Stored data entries

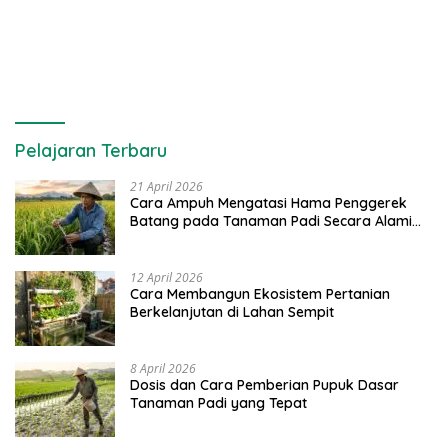
Pelajaran Terbaru
21 April 2026
Cara Ampuh Mengatasi Hama Penggerek
Batang pada Tanaman Padi Secara Alami
dan Kimia
12 April 2026
Cara Membangun Ekosistem Pertanian
Berkelanjutan di Lahan Sempit
8 April 2026
Dosis dan Cara Pemberian Pupuk Dasar
Tanaman Padi yang Tepat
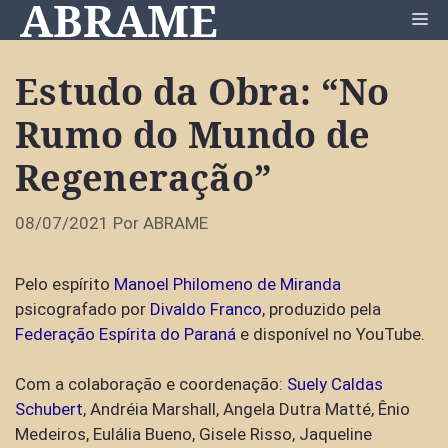
ABRAME
Pular
Me
para
o
Estudo da Obra: “No
conteúdo
Rumo do Mundo de
Regeneração”
08/07/2021
Por
ABRAME
Pelo espírito
Manoel Philomeno de Miranda
psicografado por
Divaldo Franco
, produzido pela
Federação Espírita do Paraná
e disponível no YouTube.
Com a colaboração e coordenação:
Suely Caldas
Schubert
, Andréia Marshall, Angela Dutra Matté, Ênio
Medeiros, Eulália Bueno, Gisele Risso, Jaqueline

What you need to do
Using the records above, report each line that contains the word "April" by copying it.

Exercise solution
21 April 2026
12 April 2026
8 April 2026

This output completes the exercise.